Os prazos podem afundar as PME’s no contexto da Covid-19

O financiamento do banco nacional do investimento (BNI) para alavancar as pequenas e médias empresas que vêm sendo arrasadas pela pandemia da Covid-19 representa um balão de oxigénio a olhar pelos juros bonificados que o banco apresenta. No entanto, os prazos de reembolso estabelecidos podem representar um risco aos empresários. Quem assim o diz é o gestor do conselho empresarial da província de Gaza, Francisco Chemane, que afirma ainda que os empresários da província de Gaza têm se retraído ao financiamento por temer os compromissos.

Segundo Francisco Chemane, o comércio na província de Gaza ainda é demasiado fraco.
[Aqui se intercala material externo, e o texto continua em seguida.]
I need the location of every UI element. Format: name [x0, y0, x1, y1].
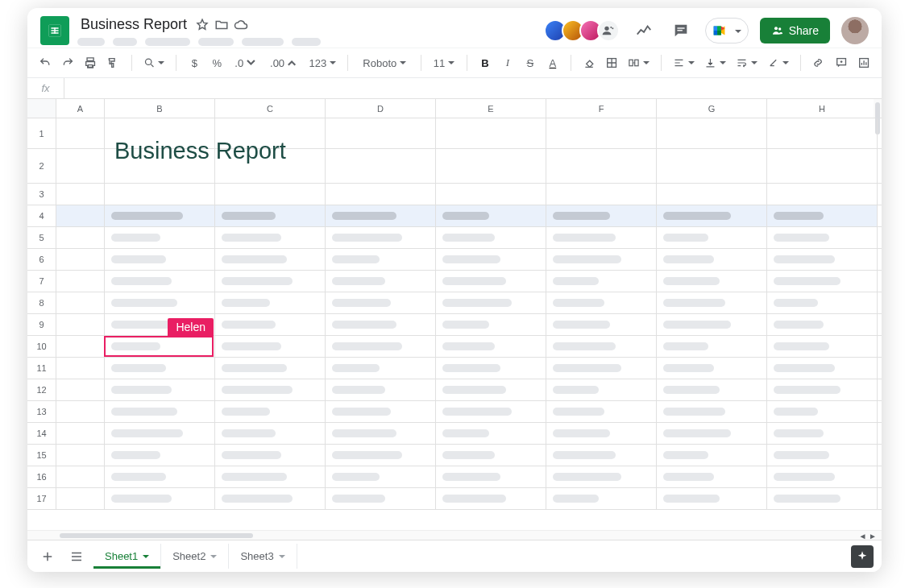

Explica que muitas das pequenas e médias empresas enfrentam as dificuldades na documentação e uma das quais tem que ver com o fluxo de caixa, segurança social entre outras, ou seja, Chemane afirma categoricamente que para o futuro e ignoram certos processos o que de algum modo tem consequências quando buscam o financiamento nos bancos. “Os bancos têm exigências típicas quando um empresário busca acesso financiamento e são alguns aspectos que repelem nossos empresários” referiu.

Por exemplo, na província de Gaza, ainda de acordo com o gestor do conselho empresarial, são poucos os empresários que manifestavam interesse pelo financiamento dado que há um medo que paira. ”Vou levar o crédito e se não conseguir pagar como me viro?”, disse Chemane, afirmando que há um trabalho que vem sendo levado a cabo pelo CEP de modo a estimular os empresários a acederem ao crédito e salvar em suas empresas. Mas porquê o medo? Chemane explica que muitos pequenos empresários tem medo de ter o dinheiro porque a ideia assente é de que os créditos representam um nó para o seu património e não só e com a pandemia da covid-19 a situação ficou complicada para todos. “Estamos numa situação conturbada que ninguém sabe quando vai terminar e a ideia é: prefiro ficar sem dívidas do que me comprometer numa incerteza que não sabe ao certo sobre seu término” indicou, acrescentando que já foram submetidos cinco processos ao BNI. Chemane estima que 40 empresários de toda província poderão ter acesso a este financiamento e mesmo com as dificuldades apresentadas, o sector privado tudo faz para ajudar a sanar as mesmas. Ora vejamos, são duas linhas lançadas, nomeadamente na de investimento e tesouraria. Contudo, os nossos pequenos e médios empresários optam pela linha de tesouraria cujo acesso ao crédito é imediato.